Mathematical techniques for solving Olympiad problems in chemistry

Abstract

This article discusses the solution of Olympiad problems of various levels of complexity using mathematical equations. The author analyzes the content of the school chemistry course, hosting of school Chemistry Olympiads and the issues of preparation, as well as formulates methodology of teaching the secondary school student how to solve the Olympiad tasks. Most schoolchildren consider it necessary to use Olympiad tasks in lessons, because they develop students’ mental activity and analytical thinking. In addition, before you start solving Olympiad problems, you need to do a warm-up; you need to remember logarithms, systems of equations with two unknowns, a system of equations with three equations, quadratic equations, proportions, etc.

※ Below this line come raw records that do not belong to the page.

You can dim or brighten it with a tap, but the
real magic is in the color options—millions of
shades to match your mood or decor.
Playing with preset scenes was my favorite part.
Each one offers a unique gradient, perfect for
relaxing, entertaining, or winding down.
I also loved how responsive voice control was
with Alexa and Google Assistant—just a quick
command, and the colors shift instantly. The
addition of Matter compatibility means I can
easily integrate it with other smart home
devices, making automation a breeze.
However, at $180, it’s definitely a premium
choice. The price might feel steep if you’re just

And when using an engineering calculator, you need to enter the digital values correctly, otherwise you can easily make a mistake. Depending on the level of the Olympiad, time is given differently; the International Chemistry Olympiad (IChO) takes as many as 5 days of them, 3 three days for theoretical problems and two days for performing experimental problems, while the experimental problems require knowledge of mathematics, rounding, fractions, etc. etc. Along with (IChO) there is the International Mendeleev Olympiad (IMO) in chemistry, a widespread Olympiad among post-Soviet Republics in which the level of difficulty is similar to the level of complexity (IChO) but slightly different from the previous version.